And you said you would pass, look at how gorgeous that is! Nice!


----------



## RedNoseAPBT (Mar 3, 2012)

Beautiful pictures


----------



## PerfectPit (Aug 2, 2010)

I am so jealous of everyone's pics! No reason to post pics. I live in the flat lands of Ohio and the area where I live, I call the country ghetto. lol


----------



## circlemkennels (Aug 29, 2010)

it is absolutely beautiful there!! i live in the smokey mountains here in tennessee


----------



## Jaws101 (Jul 4, 2012)

I take too many pictures. XD


----------



## American_Pit13 (Apr 23, 2007)

I just took a bunch of pictures and can't for the life of me find them in the 10,000+ photos on my computer lol..

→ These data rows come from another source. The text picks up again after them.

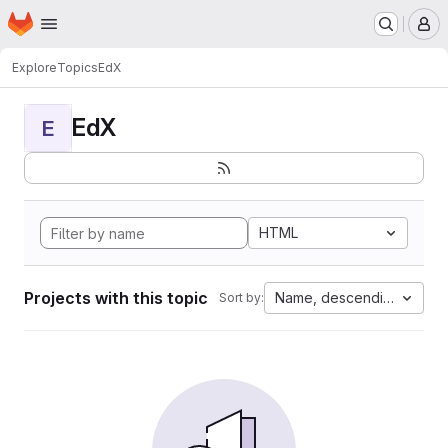
Homepage
Skip to main content
M
Explore
Topics
EdX
EdX
E
HTML
Projects with this topic
Name, descending
Sort by:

Here are some I got off line.
Aerial view of Oroville Dam and Oroville Lake

















I use to play under this waterfall lmao. It was so dangerous. We have a Fish hatchery and are known for our Feather River Salmon. The Salmon go up stream and jump this fall. Friends and I would climb under on the slippery moss covered rocks and were luckily never hit by a huge Salmon. 








You have to take a bridge to get pretty much anywhere across town or to leave. Then go over a mountain. We are completely surrounded by mountains.
























Table top surrounds part of Oroville. It has our Oroville "O" on it.








And lastly home sweet home lol. Butte College where I spent a majority of my time right now. Our campus is a 900+ acre wild life preserve and as you can see from all the solar panels we are %100 self powered and producing more than we use.


----------



## Kai (Jun 10, 2012)

RedNoseAPBT said:


> Beautiful pictures


Thanks! 



PerfectPit said:


> I am so jealous of everyone's pics! No reason to post pics. I live in the flat lands of Ohio and the area where I live, I call the country ghetto. lol


Hey ya never know, we might find it beautiful lol



circlemkennels said:


> it is absolutely beautiful there!! i live in the smokey mountains here in tennessee


So pretty, it looks so peaceful 



American_Pit13 said:


> I just took a bunch of pictures and can't for the life of me find them in the 10,000+ photos on my computer lol..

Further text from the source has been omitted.